The need for neutral, expert preservation and analysis of digital evidence arises in many types of cases ranging from internal investigations and contract or employment disputes to theft of trade secrets, patent infringement, copyright infringement, and other intellectual property cases. Often, the need arises because, in the course of the examination, the examiner will have access to highly confidential information on computer media belonging to one party, who must be able to trust the examiner to keep the information confidential unless a court orders disclosure. In some situations, one party seeks to use an independent examiner to voluntarily provide extra assurance to the other party that digital evidence is being preserved, analyzed, or handled appropriately, such as when a corporate defendant seeks to expunge from its network data that an employee inappropriately introduced from a former employer. In internal investigations or securities litigation, a company may have to collect data from board members who have intermingled discoverable data on the computers or networks of another company that is their primary employer, and the company then will require the meticulous segregation of relevant information from confidential data of the other company.
Stroz Friedberg has been retained by civil parties or appointed by the court to be a neutral examiner in many such cases. This neutral role usually requires the development and implementation of detailed protocols to provide comfort and assurance to all parties that discoverable information is identified and confidential information is protected. Stroz Friedberg’s legal and technical acumen, combined with our normal methodology and technical practices, are geared to provide this assurance. We apply an independent, just-the-facts methodology and peer review our expert opinions across cases so that similar technical conclusions are reached on the same set of facts, regardless of who has hired us.

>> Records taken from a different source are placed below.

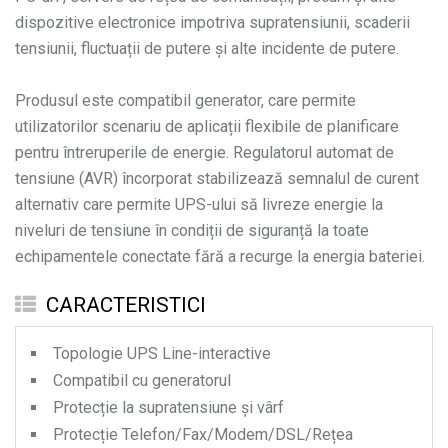
dispozitive electronice impotriva supratensiunii, scaderii
tensiunii, fluctuații de putere și alte incidente de putere.
Produsul este compatibil generator, care permite
utilizatorilor scenariu de aplicații flexibile de planificare
pentru întreruperile de energie. Regulatorul automat de
tensiune (AVR) încorporat stabilizează semnalul de curent
alternativ care permite UPS-ului să livreze energie la
niveluri de tensiune în condiții de siguranță la toate
echipamentele conectate fără a recurge la energia bateriei.
CARACTERISTICI
Topologie UPS Line-interactive
Compatibil cu generatorul
Protecție la supratensiune și vârf
Protecție Telefon/Fax/Modem/DSL/Rețea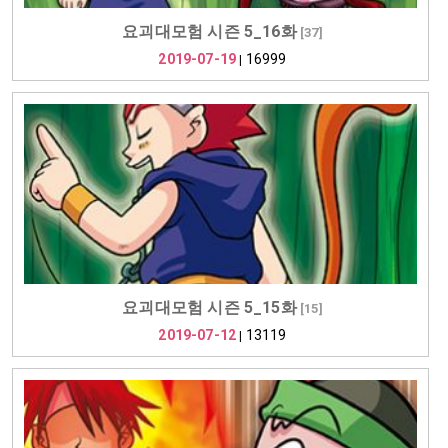
요괴대모험 시즌 5_16화
[
37
]
2019-07-19
16999
|
요괴대모험 시즌 5_15화
[
15
]
2019-07-12
13119
|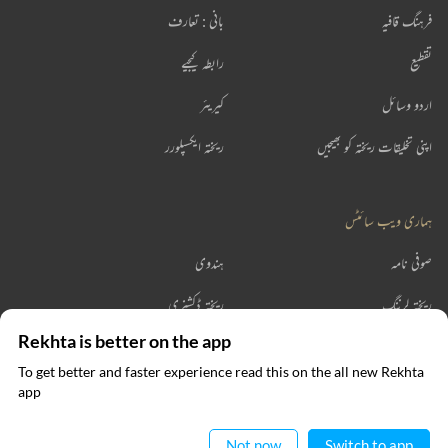
فرہنگ قافیہ
بانی : تعارف
تقطیع
رابطہ کیجیے
اردو وسائل
کیریئر
اپنی تخلیقات ریختہ کو بھیجیں
ریختہ ایکسپلورر
ہماری ویب سائٹس
صوفی نامہ
ہندوی
ریختہ لرننگ
ریختہ ڈکشنری
Rekhta is better on the app
ریختہ بکس
To get better and faster experience read this on the all new Rekhta
ایپ میں
app
پڑھیے
رابطہ کیجیے
Not now
Switch to app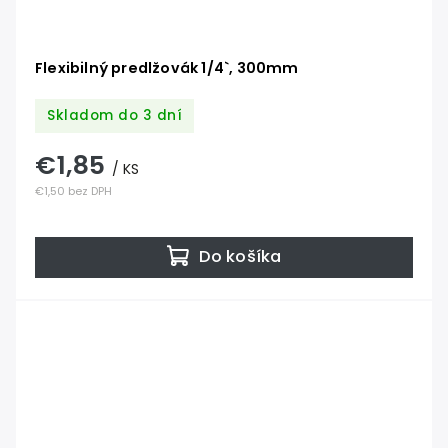
Flexibilný predlžovák 1/4`, 300mm
Skladom do 3 dní
€1,85
/ KS
€1,50 bez DPH
Do košíka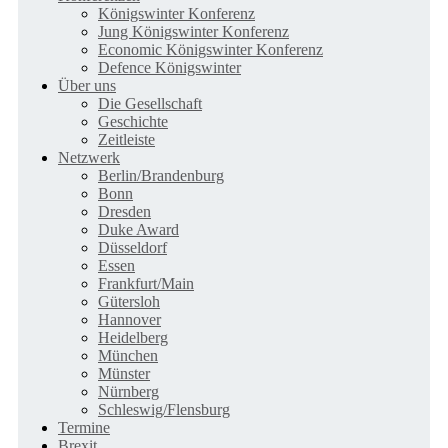
Königswinter Konferenz
Jung Königswinter Konferenz
Economic Königswinter Konferenz
Defence Königswinter
Über uns
Die Gesellschaft
Geschichte
Zeitleiste
Netzwerk
Berlin/Brandenburg
Bonn
Dresden
Duke Award
Düsseldorf
Essen
Frankfurt/Main
Gütersloh
Hannover
Heidelberg
München
Münster
Nürnberg
Schleswig/Flensburg
Termine
Brexit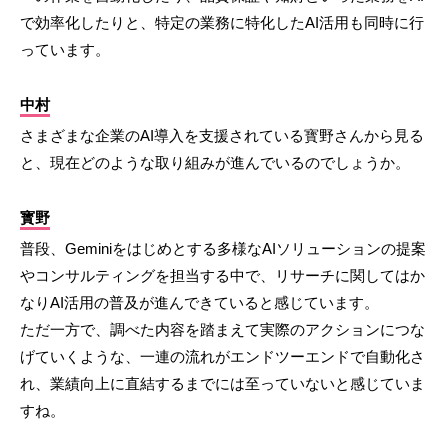
で効率化したりと、特定の業務に特化したAI活用も同時に行
っています。
中村
さまざまな企業のAI導入を支援されている寳野さんから見る
と、現在どのような取り組みが進んでいるのでしょうか。
寳野
普段、Geminiをはじめとする多様なAIソリューションの提案
やコンサルティングを担当する中で、リサーチに関してはか
なりAI活用の普及が進んできていると感じています。
ただ一方で、調べた内容を踏まえて実際のアクションにつな
げていくような、一連の流れがエンドツーエンドで自動化さ
れ、業績向上に直結するまでには至っていないと感じていま
すね。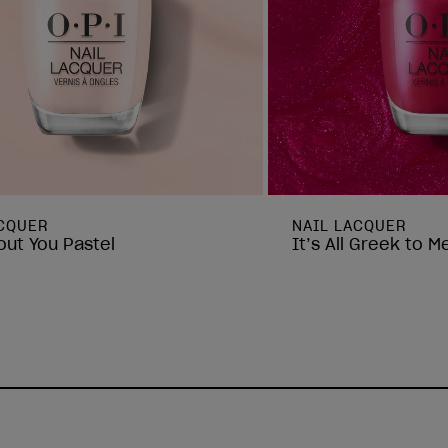
ACQUER
NAIL LACQUER
ut You Pastel
It’s All Greek to M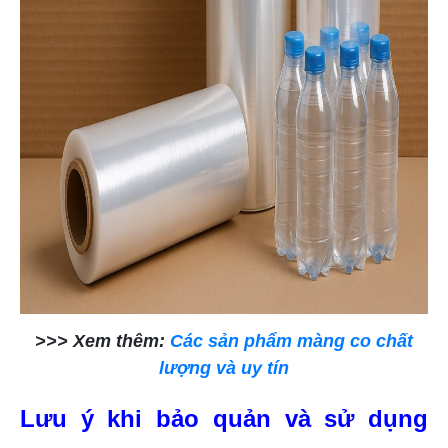
>>> Xem thêm:
Các sản phẩm màng co chất
lượng và uy tín
Lưu ý khi bảo quản và sử dụng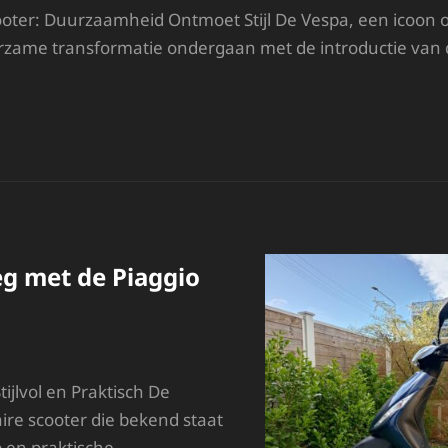
ooter: Duurzaamheid Ontmoet Stijl De Vespa, een icoon 
rzame transformatie ondergaan met de introductie van 
NTDEK
E
UURZAME
IJL
AN
E
ESPA
LEKTRISCHE
eg met de Piaggio
COOTER
tijlvol en Praktisch De
aire scooter die bekend staat
p en praktische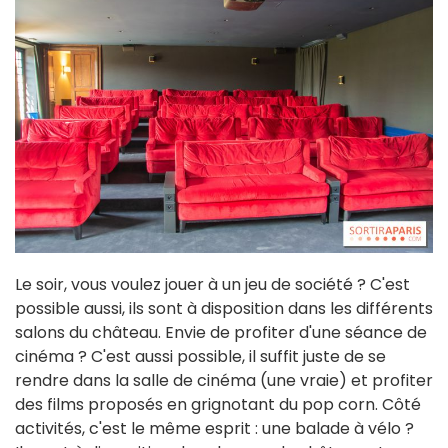
Le soir, vous voulez jouer à un jeu de société ? C'est
possible aussi, ils sont à disposition dans les différents
salons du château. Envie de profiter d'une séance de
cinéma ? C'est aussi possible, il suffit juste de se
rendre dans la salle de cinéma (une vraie) et profiter
des films proposés en grignotant du pop corn. Côté
activités, c'est le même esprit : une balade à vélo ?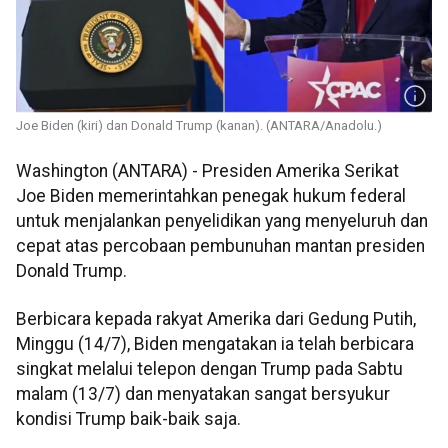
Joe Biden (kiri) dan Donald Trump (kanan). (ANTARA/Anadolu.)
Washington (ANTARA) - Presiden Amerika Serikat
Joe Biden memerintahkan penegak hukum federal
untuk menjalankan penyelidikan yang menyeluruh dan
cepat atas percobaan pembunuhan mantan presiden
Donald Trump.
Berbicara kepada rakyat Amerika dari Gedung Putih,
Minggu (14/7), Biden mengatakan ia telah berbicara
singkat melalui telepon dengan Trump pada Sabtu
malam (13/7) dan menyatakan sangat bersyukur
kondisi Trump baik-baik saja.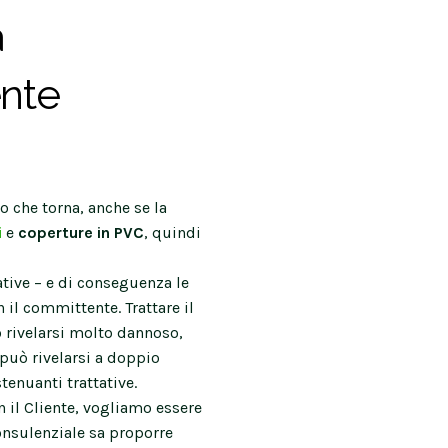
a
ente
o che torna, anche se la
i
e
coperture in PVC
, quindi
ative – e di conseguenza le
il committente. Trattare il
 rivelarsi molto dannoso,
può rivelarsi a doppio
enuanti trattative.
 il Cliente, vogliamo essere
consulenziale sa proporre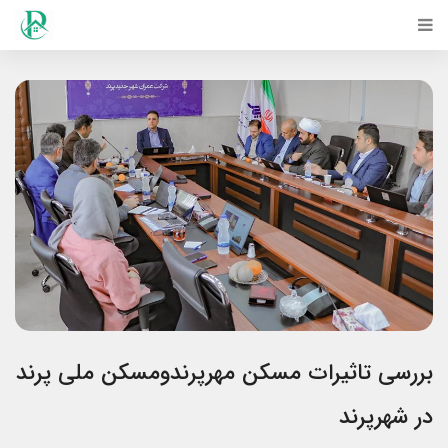
بررسی تاثیرات مسکن مهرپرندومسکن ملی پرند
در شهرپرند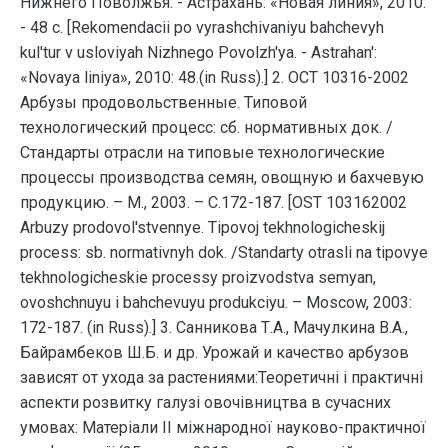
Нижнего Поволжья. - Астрахань: «Новая линия», 2010.
- 48 с. [Rekomendacii po vyrashchivaniyu bahchevyh
kul'tur v usloviyah Nizhnego Povolzh'ya. - Astrahan':
«Novaya liniya», 2010: 48.(in Russ).] 2. ОСТ 10316-2002
Арбузы продовольственные. Типовой
технологический процесс: сб. нормативных док. /
Стандарты отрасли на типовые технологические
процессы производства семян, овощную и бахчевую
продукцию. – М., 2003. – С.172-187. [OST 103162002
Arbuzy prodovol'stvennye. Tipovoj tekhnologicheskij
process: sb. normativnyh dok. /Standarty otrasli na tipovye
tekhnologicheskie processy proizvodstva semyan,
ovoshchnuyu i bahchevuyu produkciyu. – Moscow, 2003:
172-187. (in Russ).] 3. Санникова Т.А., Мачулкина В.А.,
Байрамбеков Ш.Б. и др. Урожай и качество арбузов
зависят от ухода за растениями:Теоретичні і практичні
аспекти розвитку галузі овочівництва в сучасних
умовах: Матеріали ІІ міжнародної науково-практичної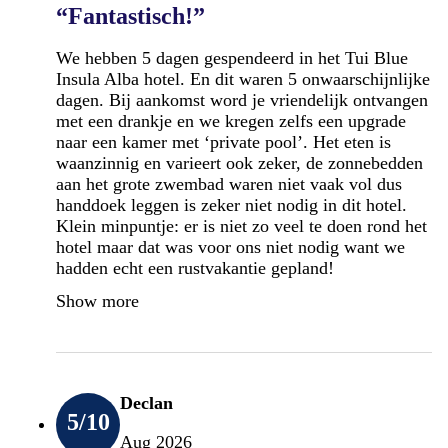
“Fantastisch!”
We hebben 5 dagen gespendeerd in het Tui Blue
Insula Alba hotel. En dit waren 5 onwaarschijnlijke
dagen. Bij aankomst word je vriendelijk ontvangen
met een drankje en we kregen zelfs een upgrade
naar een kamer met ‘private pool’. Het eten is
waanzinnig en varieert ook zeker, de zonnebedden
aan het grote zwembad waren niet vaak vol dus
handdoek leggen is zeker niet nodig in dit hotel.
Klein minpuntje: er is niet zo veel te doen rond het
hotel maar dat was voor ons niet nodig want we
hadden echt een rustvakantie gepland!
Show more
Declan
5
/10
Aug 2026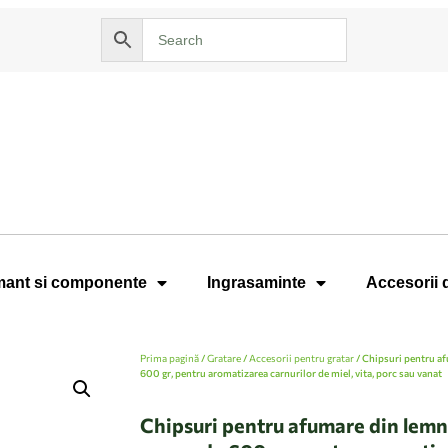
ant si componente
Ingrasaminte
Accesorii 
Prima pagină
/
Gratare
/
Accesorii pentru gratar
/ Chipsuri pentru a
600 gr, pentru aromatizarea carnurilor de miel, vita, porc sau vanat
Chipsuri pentru afumare din lemn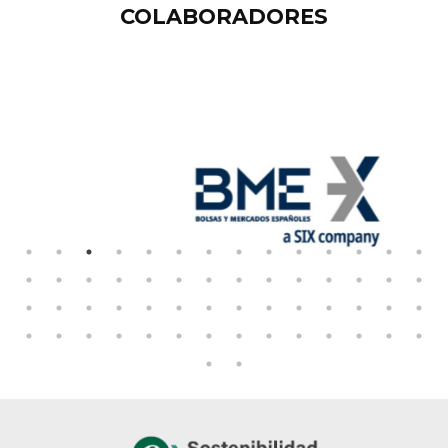
COLABORADORES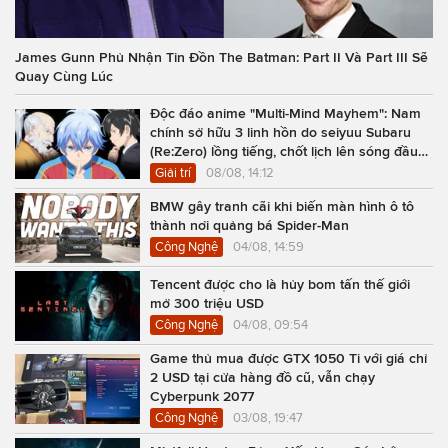
James Gunn Phủ Nhận Tin Đồn The Batman: Part II Và Part III Sẽ
Quay Cùng Lúc
Độc đáo anime "Multi-Mind Mayhem": Nam
chính sở hữu 3 linh hồn do seiyuu Subaru
(Re:Zero) lồng tiếng, chốt lịch lên sóng đầu
năm 2027
Giải trí
08/08, 14:12
BMW gây tranh cãi khi biến màn hình ô tô
thành nơi quảng bá Spider-Man
Công Nghệ
04/08, 14:59
Tencent được cho là hủy bom tấn thế giới
mở 300 triệu USD
Công Nghệ
04/08, 09:54
Game thủ mua được GTX 1050 Ti với giá chỉ
2 USD tại cửa hàng đồ cũ, vẫn chạy
Cyberpunk 2077
Công Nghệ
03/08, 19:47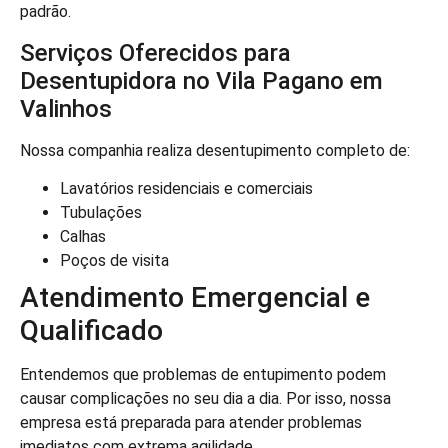
padrão.
Serviços Oferecidos para
Desentupidora no Vila Pagano em
Valinhos
Nossa companhia realiza desentupimento completo de:
Lavatórios residenciais e comerciais
Tubulações
Calhas
Poços de visita
Atendimento Emergencial e
Qualificado
Entendemos que problemas de entupimento podem
causar complicações no seu dia a dia. Por isso, nossa
empresa está preparada para atender problemas
imediatos com extrema agilidade.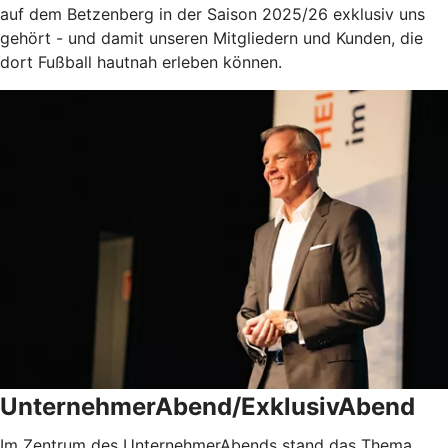
auf dem Betzenberg in der Saison 2025/26 exklusiv uns
gehört - und damit unseren Mitgliedern und Kunden, die
dort Fußball hautnah erleben können.
UnternehmerAbend/ExklusivAbend
Im Zentrum des UnternehmerAbends stand das Thema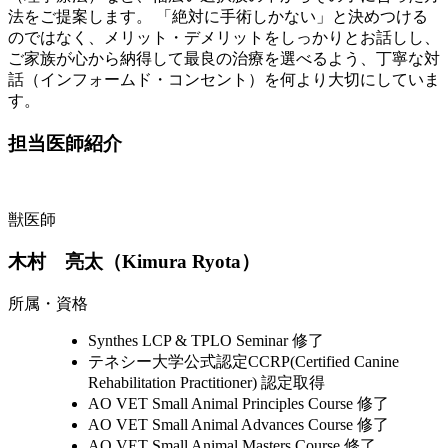
法をご提案します。 「絶対に手術しかない」と決めつける
のではなく、メリット・デメリットをしっかりとお話しし、
ご家族が心から納得して最良の治療を選べるよう、丁寧な対
話（インフォームド・コンセント）を何より大切にしていま
す。
担当医師紹介
獣医師
木村 亮太（Kimura Ryota）
所属・資格
Synthes LCP & TPLO Seminar 修了
テネシー大学公式認定CCRP(Certified Canine
Rehabilitation Practitioner) 認定取得
AO VET Small Animal Principles Course 修了
AO VET Small Animal Advances Course 修了
AO VET Small Animal Masters Course 修了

Stroz Friedberg is at the forefront of the development of protocols in neutral forensic examination cases. A clear written protocol is critical in providing the transparency, fairness, and ground rules for any neutral forensic examination. Accordingly, we can guide counsel in addressing such issues as:
- How the parties’ communications regarding the results of the neutral examination should occur
- To what data the neutral examiner should have access
- How to handle a party’s concern that the neutral examiner will disclose highly-confidential data to the adverse party
- How to test the producing party’s claims of privilege or irrelevance when the requesting party can not see the data that the producing party is urging be withheld
- Whether the requesting party should receive access to the producing party’s search terms or search methodology
Stroz Friedberg’s reputation for neutrality and fairness has been a significant factor in our selection as the neutral digital forensic consultant in high profile cases, such as the federal government investigation of Congressman William Jefferson in the Eastern District of Virginia. In the AMD v. Intel antitrust suit, the parties unanimously recommended Stroz Friedberg as the neutral Consultant to the Special Master on the highly contentious electronic discovery and digital forensic issues in that case; the recommendation was accepted by the court.